Hmm...'punching in the groin' is a weird thing to fabricate...it would normally be arm/leg/face, I think
It's really really common for children who have been bullied to act out on others, what happened to them (the bullied become bullies).... I would keep an eye on things and not kick off at the other boys mum, just in case
I'd ask the school if they told the mum that her son lied. I should think they would have done but it will put your mind at rest.
He said a punch in the balls. I changed it to groin for MN. And I don't think the idea of ball punching is an unusual one to a group of 10 year old boys! Also there are other class mates it's been done to so I am going with my gut which is my son did not bully BB.
Your child is in a class, almost the last year of primary where they punch each other in the balls? As a matter of routine?
Avoid the other mother, teach your child that punching anyone anywhere is not acceptable (which I'm sure you do) and count the days till he finishes.
It does sound a bit as though there is backstory to the pair of them. Did you know about the eye incident before?
Just make sure the teacher keeps them apart.
How did the other mum have your phone number?
She sounds like she has an axe to grind unfortunately.
Bloody hell! Growing up in the 50’s and 60’s we would often duke it out and no one cared.
The school goes to 13 so a few years yet! DS2 has never punched anyone that I'm aware of, even his younger siblings run rings around him.
I'm not saying anyone punched anyone in the balls at all, I'm just saying 10 year old boys talk about Willie's and balls a lot so I wouldn't think imagining a hit to that area as being 'weird to fabricate'. They wear boxes for sports and the incident happened (or didn't) in the sports changing room.
Knew about the eye. Happened at a party where BB mum was supervising and was told to me by everyone as an accident. (Incl her).
She has my number like many mums do with kids in same class. Parties etc.
Given this boy has no friends and sounds isolated and has reported bullying from other class members before I am very shocked that the school would dismiss this simply because another child claimed to be able to corroborate your son's account. When serious bullying and ostracism is happening on a class level it would be unsurprising for other children to back up the bullies against the victim. Strange policy.

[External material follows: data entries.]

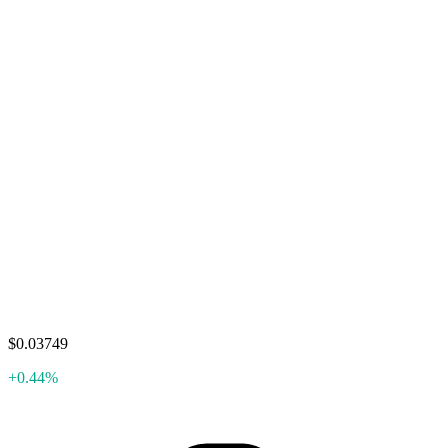
$0.03749
+0.44%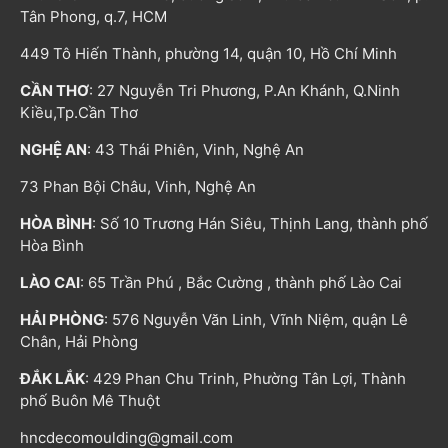
Tân Phong, q.7, HCM
449 Tô Hiến Thành, phường 14, quận 10, Hồ Chí Minh
CẦN THƠ
: 27 Nguyễn Tri Phương, P.An Khánh, Q.Ninh
Kiều,Tp.Cần Thơ
NGHỆ AN
: 43 Thái Phiên, Vinh, Nghệ An
73 Phan Bội Châu, Vinh, Nghệ An
HÒA BÌNH
: Số 10 Trương Hán Siêu, Thịnh Lang, thành phố
Hòa Bình
LÀO CAI
: 65 Trần Phú , Bắc Cường , thành phố Lào Cai
HẢI PHÒNG
: 576 Nguyễn Văn Linh, Vĩnh Niệm, quận Lê
Chân, Hải Phòng
ĐẮK LẮK
: 429 Phan Chu Trinh, Phường Tân Lợi, Thành
phố Buôn Mê Thuột
hncdecomoulding@gmail.com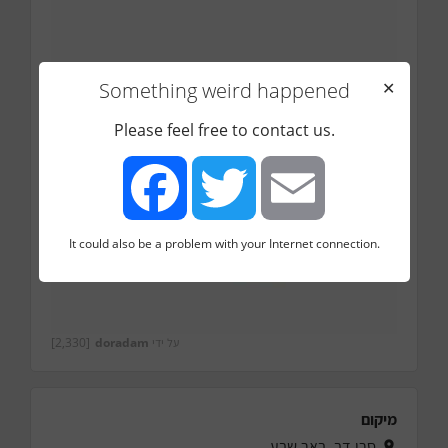
Something weird happened
✕
Please feel free to contact us.
It could also be a problem with your Internet connection.
Facebook
Twitter
Email
על ידי
doradam
[2,330]
מיקום
סרן דב, באר שבע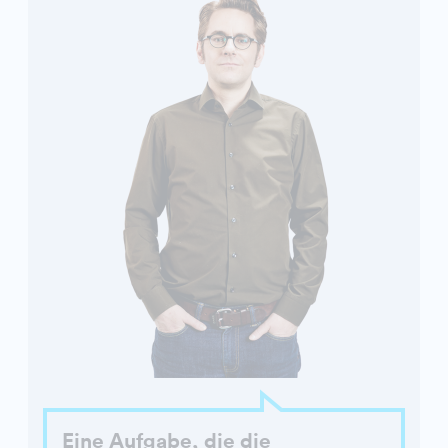
Eine Aufgabe, die die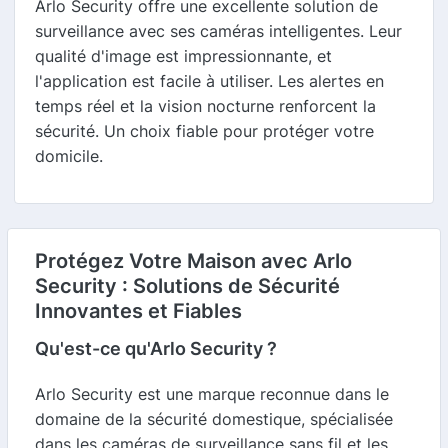
Arlo Security offre une excellente solution de
surveillance avec ses caméras intelligentes. Leur
qualité d'image est impressionnante, et
l'application est facile à utiliser. Les alertes en
temps réel et la vision nocturne renforcent la
sécurité. Un choix fiable pour protéger votre
domicile.
Protégez Votre Maison avec Arlo
Security : Solutions de Sécurité
Innovantes et Fiables
Qu'est-ce qu'Arlo Security ?
Arlo Security est une marque reconnue dans le
domaine de la sécurité domestique, spécialisée
dans les caméras de surveillance sans fil et les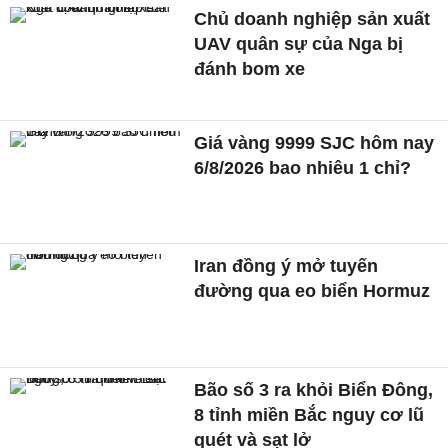
Chủ doanh nghiệp sản xuất
UAV quân sự của Nga bị
đánh bom xe
Giá vàng 9999 SJC hôm nay
6/8/2026 bao nhiêu 1 chỉ?
Iran đồng ý mở tuyến
đường qua eo biển Hormuz
Bão số 3 ra khỏi Biển Đông,
8 tỉnh miền Bắc nguy cơ lũ
quét và sạt lở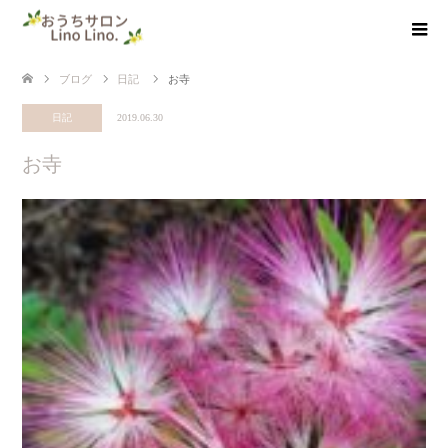
ブログ
日記
お寺
日記
2019.06.30
お寺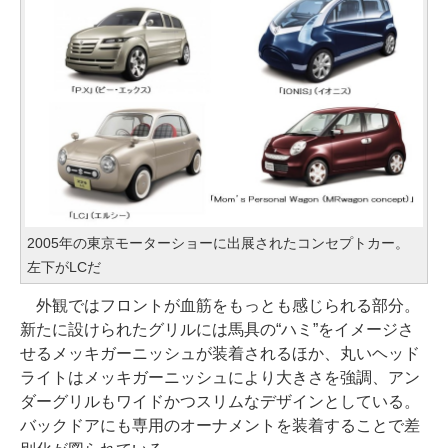
2005年の東京モーターショーに出展されたコンセプトカー。
左下がLCだ
外観ではフロントが血筋をもっとも感じられる部分。
新たに設けられたグリルには馬具の“ハミ”をイメージさ
せるメッキガーニッシュが装着されるほか、丸いヘッド
ライトはメッキガーニッシュにより大きさを強調、アン
ダーグリルもワイドかつスリムなデザインとしている。
バックドアにも専用のオーナメントを装着することで差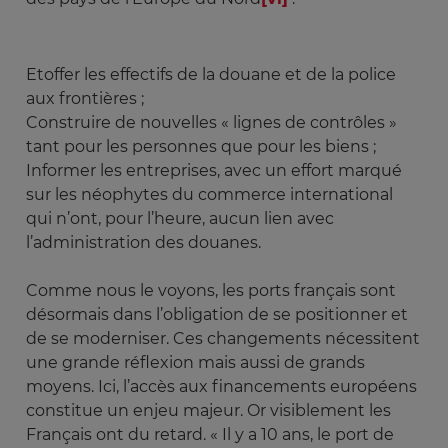
Etoffer les effectifs de la douane et de la police
aux frontières ;
Construire de nouvelles « lignes de contrôles »
tant pour les personnes que pour les biens ;
Informer les entreprises, avec un effort marqué
sur les néophytes du commerce international
qui n’ont, pour l’heure, aucun lien avec
l’administration des douanes.
Comme nous le voyons, les ports français sont
désormais dans l’obligation de se positionner et
de se moderniser. Ces changements nécessitent
une grande réflexion mais aussi de grands
moyens. Ici, l’accès aux financements européens
constitue un enjeu majeur. Or visiblement les
Français ont du retard. « Il y a 10 ans, le port de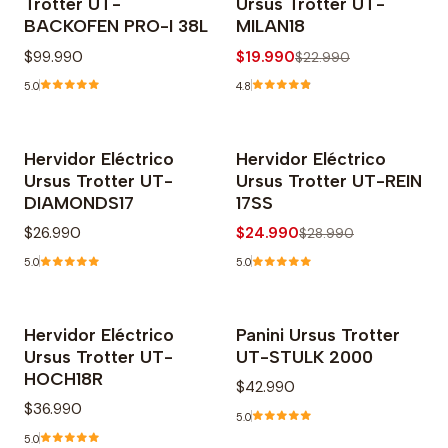
Trotter UT-
Ursus Trotter UT-
BACKOFEN PRO-I 38L
MILAN18
$99.990
$19.990
$22.990
5.0
4.8
Hervidor Eléctrico
Hervidor Eléctrico
-14% OFF
Ursus Trotter UT-
Ursus Trotter UT-REIN
DIAMONDS17
17SS
$26.990
$24.990
$28.990
5.0
5.0
Hervidor Eléctrico
Panini Ursus Trotter
Ursus Trotter UT-
UT-STULK 2000
HOCH18R
$42.990
$36.990
5.0
5.0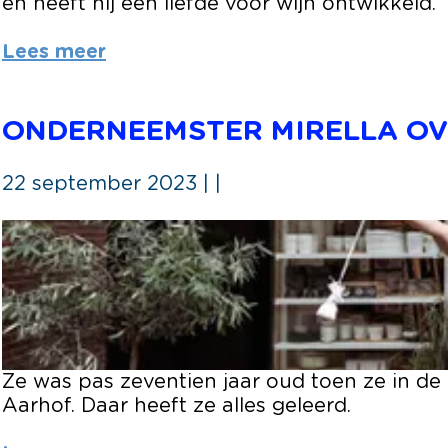
en heeft hij een liefde voor wijn ontwikkeld.
e
l
Lees meer
a
a
r
ONDERNEEMSTER MIRELLA OVE
D
e
22 september 2023
|
|
n
n
O
i
n
s
d
v
e
a
r
n
n
V
e
e
Ze was pas zeventien jaar oud toen ze in de
e
e
Aarhof. Daar heeft ze alles geleerd.
m
n
s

I think your instinct to leave well alone is probably the best one.
Poor you and yr son. Once years ago, a not very nice kid made a comment about a confident rich kid (whose mother was on pta and a queen bee type)being a bit plump and drew my daughter in to it saying 'isnt he, isnt he?" and my daughter just awkardly laughed and walked away from both boys. The plump kid told his mother that my daughter was mean to him, went home in tears because he was upset about being fat, implied my dd had called him fat. Queen bee told everybody and I mean everybody that my child was a mean bully because her child too scared to tell her what really happened!
The head came to talk to the class about bullying and everybody "knew" that it was because my dd had been bullying her son.
Often the child being bullied is upset that some other child in the vicinity hasnt shown them loyalty. That's what happened to my dd. A boy 8 moths older and taller and bigger was basically angry that my smaller dd didnt stand up to a bully on his behalf.
I had a similar thing happen some years back, mother unknown to me phoned to tell me my son had kicked her son at lunchtime and I was to tell my son not to be a bully.
I went to the teacher who said she had no issues with my son's behaviour but that there was a parent causing problems between the children, apparently this parent lurked in the school grounds (not UK) and took it upon themselves to report every perceived injustice to parents and teachers. Utterly bizarre. Anyway, the school was great. I never called the woman back because she's just a dick. Not worth engaging with.